The presence of a climate justice warrior who zip-tied himself to the White House fence and President Obama’s “climate czar” on the Democrats’ platform drafting committee has the party poised for a progressive shift on energy policy.
Bill McKibben and Carol Browner are the de facto energy and environment representatives on the 15-person panel, which is responsible for establishing the Democratic party’s official positions. Four years ago, the platform embraced an “all-of-the-above” approach to energy: a hackneyed political term used by both parties that proposes development of alternative energy alongside fossil fuels. As the committee convenes for the first time Wednesday, McKibben and Browner will bring worldviews that could take such relatively moderate language sharply to the left.

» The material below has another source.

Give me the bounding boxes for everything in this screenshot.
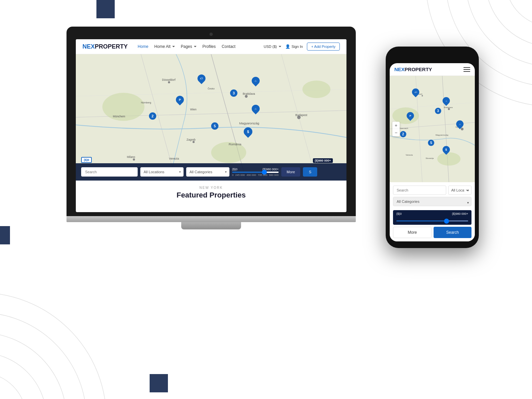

McKibben, a founder of the grassroots environmental activism website 350.org, has spent decades rallying for progressive environmental causes such as divestment from fossil fuels and a ban on fracking. He has also argued for keeping coal, oil, and gas—what McKibben calls “carbon bombs“—underground, known as the Keep It In The Ground Act, cosponsored by Sanders and labeled “naive” by one Obama official. Still, McKibben has vowed to push for it on the platform committee.
The longtime activist, appointed to the committee by Bernie Sanders as part of an arrangement among party leaders, has rejected the “small-bore, play-it-safe, incremental” approach Hillary Clinton takes to energy policy, instead calling for aggressive measures like a carbon tax.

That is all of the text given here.